361,DOGEUSDT,1641254400000,0.17030000,0.17260000,0.16650000,0.16840000,496439208.00000000,1641340799999,84445791.17980000,127545,258358537.00000000,43963449.95720000,0
362,DOGEUSDT,1641340800000,0.16850000,0.17100000,0.14720000,0.15900000,1084632258.00000000,1641427199999,175586840.15730000,307998,519468771.00000000,84347970.51660000,0
363,DOGEUSDT,1641427200000,0.15910000,0.16210000,0.15390000,0.15990000,705767171.00000000,1641513599999,111252225.62060000,163053,331392118.00000000,52235681.79080000,0
364,DOGEUSDT,1641513600000,0.16000000,0.16040000,0.14890000,0.15500000,1079690606.00000000,1641599999999,165985187.71820000,238457,524873451.00000000,80687647.18760000,0


We would like to extract the mean estimator for the return of investment between intervals (1 day ahead) so we will compute the mean of the expected return for each asset series taking the value at closing time as the reference.

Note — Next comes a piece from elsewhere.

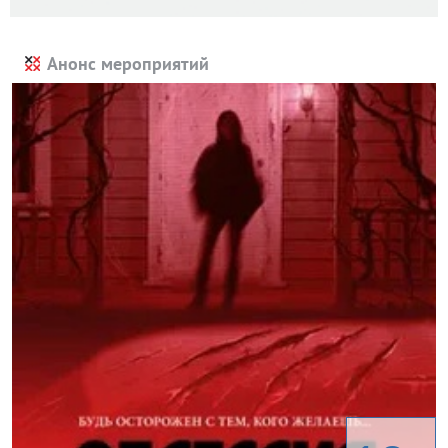
Анонс мероприятий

Equally, we would like to better understand how different assets correlate so that it helps diversify our portfolio, so the covariance between their values will also be considered in our analysis.

In [8]:
import numpy as np

exp_ret = {}
return_list = []
for asset in asset_list:
    open_price = np.array(df[df["Asset"] == asset]["Open"].astype("float"))
    close_price = np.array(df[df["Asset"] == asset]["Close"].astype("float"))
    # Sign will be used to indicate the value gradient direction
    returns = ((close_price - open_price)/open_price)
    exp_ret[asset] = returns.mean()
    return_list.append(returns)
    
# Compute covariance between returns
cov_mat = np.cov(np.vstack(return_list))

In [9]:
exp_ret

{'BNBUSDT': 0.009221480138738115,
 'BTCUSDT': 0.0010454720329607131,
 'ETHUSDT': 0.004171347506161309,
 'SOLUSDT': 0.014729386544389053,
 'ADAUSDT': 0.006050362742214893,
 'XRPUSDT': 0.005292852018928388,
 'DOTUSDT': 0.005569563926691609,
 'DOGEUSDT': 0.019111877337155296}

In [10]:
cov_mat

array([[0.00608177, 0.00199172, 0.00260677, 0.00320415, 0.00271352,
        0.00298901, 0.00330249, 0.00219796],
       [0.00199172, 0.00174221, 0.00179836, 0.00147756, 0.00163043,
        0.00183617, 0.00220397, 0.00267943],
       [0.00260677, 0.00179836, 0.00300272, 0.00234359, 0.00222711,
        0.00243351, 0.00311108, 0.00299023],
       [0.00320415, 0.00147756, 0.00234359, 0.0069064 , 0.00232973,
        0.0023053 , 0.00279444, 0.00227812],
       [0.00271352, 0.00163043, 0.00222711, 0.00232973, 0.0044516 ,
        0.00265363, 0.00321785, 0.00336979],
       [0.00298901, 0.00183617, 0.00243351, 0.0023053 , 0.00265363,
        0.0062716 , 0.00319   , 0.0026517 ],
       [0.00330249, 0.00220397, 0.00311108, 0.00279444, 0.00321785,
        0.00319   , 0.00593995, 0.00348343],
       [0.00219796, 0.00267943, 0.00299023, 0.00227812, 0.00336979,
        0.0026517 , 0.00348343, 0.05370026]])

There we have the expected results on investing on each cryptocurrency by itself and the mutual effect when investing in more than one of them.